Excerpts from a dataset

###

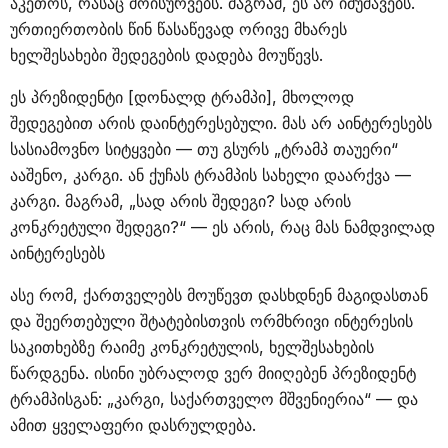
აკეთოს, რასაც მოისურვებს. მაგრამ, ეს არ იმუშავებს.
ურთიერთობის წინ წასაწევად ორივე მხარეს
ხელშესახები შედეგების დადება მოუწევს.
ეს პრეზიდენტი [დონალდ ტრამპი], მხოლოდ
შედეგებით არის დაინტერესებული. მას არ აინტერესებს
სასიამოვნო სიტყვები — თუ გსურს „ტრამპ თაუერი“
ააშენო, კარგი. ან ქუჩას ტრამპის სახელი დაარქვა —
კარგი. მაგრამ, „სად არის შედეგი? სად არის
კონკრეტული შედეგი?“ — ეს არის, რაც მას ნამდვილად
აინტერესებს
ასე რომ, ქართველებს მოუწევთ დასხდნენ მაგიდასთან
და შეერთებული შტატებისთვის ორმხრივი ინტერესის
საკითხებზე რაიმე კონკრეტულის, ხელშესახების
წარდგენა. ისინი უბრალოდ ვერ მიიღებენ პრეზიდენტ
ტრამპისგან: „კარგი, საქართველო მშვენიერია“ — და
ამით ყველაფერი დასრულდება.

###

> **What this task involves**:
Return each line from the records that includes the word "აინტერესებს".

> **Output of the task**:
შედეგებით არის დაინტერესებული. მას არ აინტერესებს
აინტერესებს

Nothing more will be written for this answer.